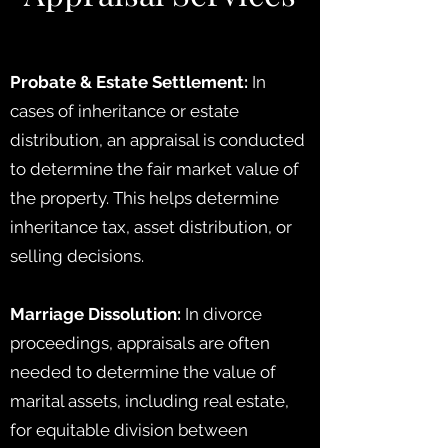
Probate & Estate Settlement:
In
cases of inheritance or estate
distribution, an appraisal is conducted
to determine the fair market value of
the property. This helps determine
inheritance tax, asset distribution, or
selling decisions.
Marriage Dissolution:
In divorce
proceedings, appraisals are often
needed to determine the value of
marital assets, including real estate,
for equitable division between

- _Assigned task_
Copy every line above exactly, leaving no picture in the copy.

- _Result of this task_
Probate & Estate Settlement:
In
cases of inheritance or estate
distribution, an appraisal is conducted
to determine the fair market value of
the property. This helps determine
inheritance tax, asset distribution, or
selling decisions.
Marriage Dissolution:
In divorce
proceedings, appraisals are often
needed to determine the value of
marital assets, including real estate,
for equitable division between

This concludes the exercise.